A. Material transactions
· In March 2015 the Company completed the disposal of its investment in the UK healthcare sector with the sale of companies, businesses and assets at a gross sale value of approximately £34.5 million with £2.5 million deferred until 31 December 2015 to the Embrace Group. Initial net proceeds of £14.2 million were received after repayment of debt secured against the UK assets of £16.3 million, taxation and transaction costs.
· In April 2015 the Company completed a compulsory partial redemption of shares on a pro-rata basis at a price of 23.875p per share, returning approximately £16.1 million to shareholders.
· Two German care home properties were sold in January 2015 and July 2015 for gross disposal proceeds of €7.9 million (£5.6 million). Net proceeds of approximately €5.6 million were received after repayment of debt secured against one of the properties of €1.9 million (£1.3 million), interest rate swap breakage costs and transaction fees. The sale announced on 9 July 2015 completed on 1 September 2015 with the property reflected on the balance sheet as at
30 June 2015 as an asset held for sale at €5.4 million (£3.8 million).
· The Company now owns four care homes in Germany which were independently valued at 30 June 2015 at €13.8 million¹ (£9.7 million) and which generate gross rental income of €1.6 million per annum (£1.1 million).

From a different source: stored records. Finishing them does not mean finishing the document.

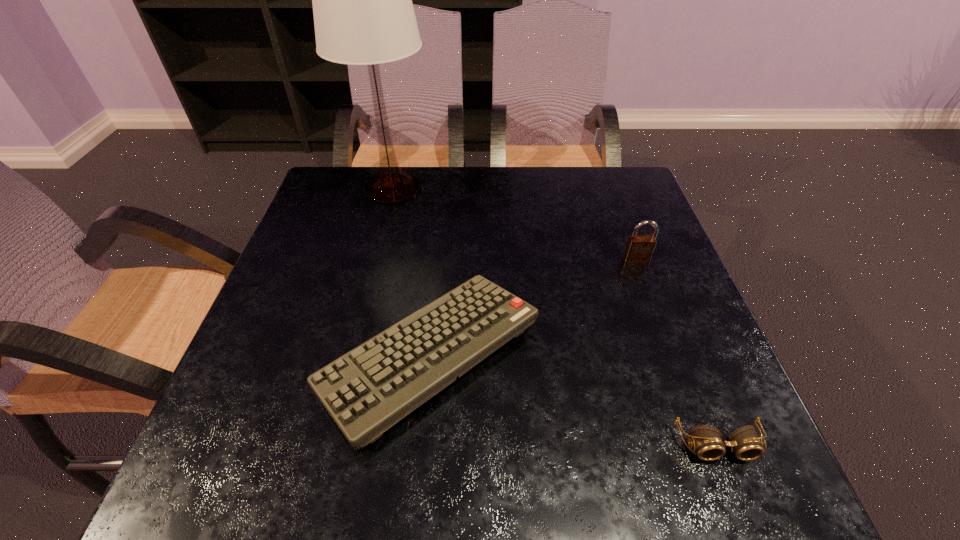 At what (x,y) coordinates should I click in order to perform the action: click on computer keyboard present at the near edge. Please return your answer as a coordinate pair (x, y). The height and width of the screenshot is (540, 960). Looking at the image, I should click on (366, 391).

Locate an element on the screen. This screenshot has height=540, width=960. goggles that is at the near edge is located at coordinates (744, 442).

The image size is (960, 540). Identify the location of table lamp at the left edge. (363, 13).

This screenshot has width=960, height=540. I want to click on computer keyboard positioned at the left edge, so click(366, 391).

The height and width of the screenshot is (540, 960). What are the coordinates of `padlock at the right edge` in the screenshot? It's located at (639, 249).

I want to click on goggles that is at the right edge, so click(x=744, y=442).

You are a GUI agent. You are given a task and a screenshot of the screen. Output one action in this format:
    pyautogui.click(x=<x>, y=<y>)
    Task: Click on the object that is at the far left corner
    The height and width of the screenshot is (540, 960).
    Given the screenshot: What is the action you would take?
    pyautogui.click(x=363, y=13)

Locate an element on the screen. object situated at the near left corner is located at coordinates (366, 391).

Identify the location of object at the near right corner. coord(744,442).

Locate an element on the screen. free region at the far edge is located at coordinates (553, 182). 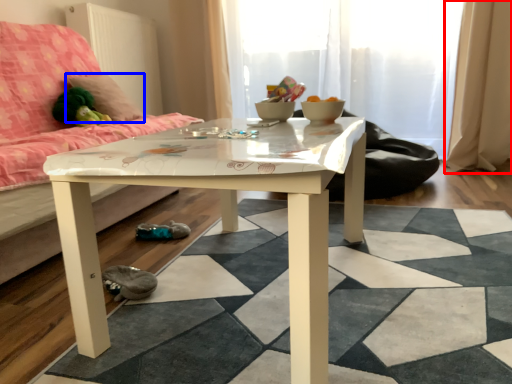 Question: Which object appears farthest to the camera in this image, curtain (highlighted by a red box) or pillow (highlighted by a blue box)?

Choices:
 (A) curtain
 (B) pillow

Answer: (A) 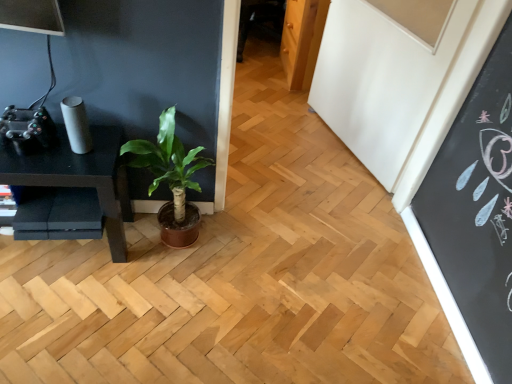 Question: Can you confirm if green leafy plant at center is bigger than black matte table at left?

Choices:
 (A) yes
 (B) no

Answer: (B)

Question: Can you confirm if green leafy plant at center is thinner than black matte table at left?

Choices:
 (A) no
 (B) yes

Answer: (A)

Question: From the image's perspective, is green leafy plant at center on top of black matte table at left?

Choices:
 (A) yes
 (B) no

Answer: (A)

Question: Is green leafy plant at center facing towards black matte table at left?

Choices:
 (A) no
 (B) yes

Answer: (A)

Question: Can you confirm if green leafy plant at center is wider than black matte table at left?

Choices:
 (A) no
 (B) yes

Answer: (B)

Question: From a real-world perspective, does green leafy plant at center sit lower than black matte table at left?

Choices:
 (A) no
 (B) yes

Answer: (A)

Question: Is black matte table at left oriented away from green leafy plant at center?

Choices:
 (A) yes
 (B) no

Answer: (B)

Question: Is black matte table at left further to camera compared to green leafy plant at center?

Choices:
 (A) no
 (B) yes

Answer: (B)

Question: Does black matte table at left have a lesser height compared to green leafy plant at center?

Choices:
 (A) yes
 (B) no

Answer: (A)

Question: Are black matte table at left and green leafy plant at center making contact?

Choices:
 (A) yes
 (B) no

Answer: (B)

Question: Is black matte table at left in front of green leafy plant at center?

Choices:
 (A) yes
 (B) no

Answer: (B)

Question: From a real-world perspective, is black matte table at left positioned over green leafy plant at center based on gravity?

Choices:
 (A) no
 (B) yes

Answer: (A)

Question: From their relative heights in the image, would you say green leafy plant at center is taller or shorter than black matte table at left?

Choices:
 (A) tall
 (B) short

Answer: (A) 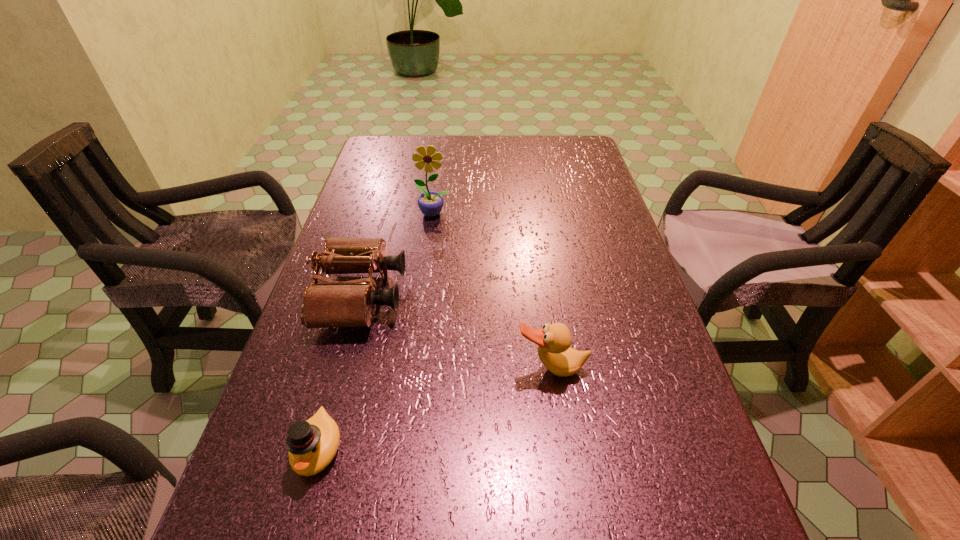 This screenshot has width=960, height=540. What are the coordinates of `vacant region that satisfies the following two spatial constraints: 1. on the front-facing side of the tallest object; 2. through the eyepieces of the second farthest object` in the screenshot? It's located at (423, 296).

Image resolution: width=960 pixels, height=540 pixels. Find the location of `vacant space that satisfies the following two spatial constraints: 1. through the eyepieces of the third nearest object; 2. on the front-facing side of the shortest object`. vacant space that satisfies the following two spatial constraints: 1. through the eyepieces of the third nearest object; 2. on the front-facing side of the shortest object is located at coordinates (319, 449).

Senior debt of €4.2 million (£3.0 million) is secured against three of the retained properties.

B. Financial results

· The loss from continuing operations is reported at £2.5 million for the six months ended 30 June 2015 (2014 - loss £3.7 million) after recording fair value losses of £0.9 million on the four German care homes (2014 - £3.3 million) and net exchange losses of £1.6 million (2014 - £0.7 million).
· Administrative costs from continuing operations for the six months ended 30 June 2015 were £0.7 million which was 11% lower than in the first six months of 2014.
· The Company had cash balances of £5.8 million at 30 June 2015, £0.5 million of restricted cash and a receivable of £2.5 million due to be collected from the Embrace Group by 31 December 2015. In addition, the Company received net proceeds of approximately £3.8 million from the sale of Huttenstrasse on 1 September 2015.
· The Net Asset Value per share² at 30 June 2015 was 49.1p per share (34.6p per share at 31 December 2014 which was stated before the compulsory partial redemption of shares noted above).

C. Group Strategy
· The Company will continue to test the market for the four remaining German assets.
· The Board does not recommend the payment of an interim dividend for the six months ended 30 June 2015.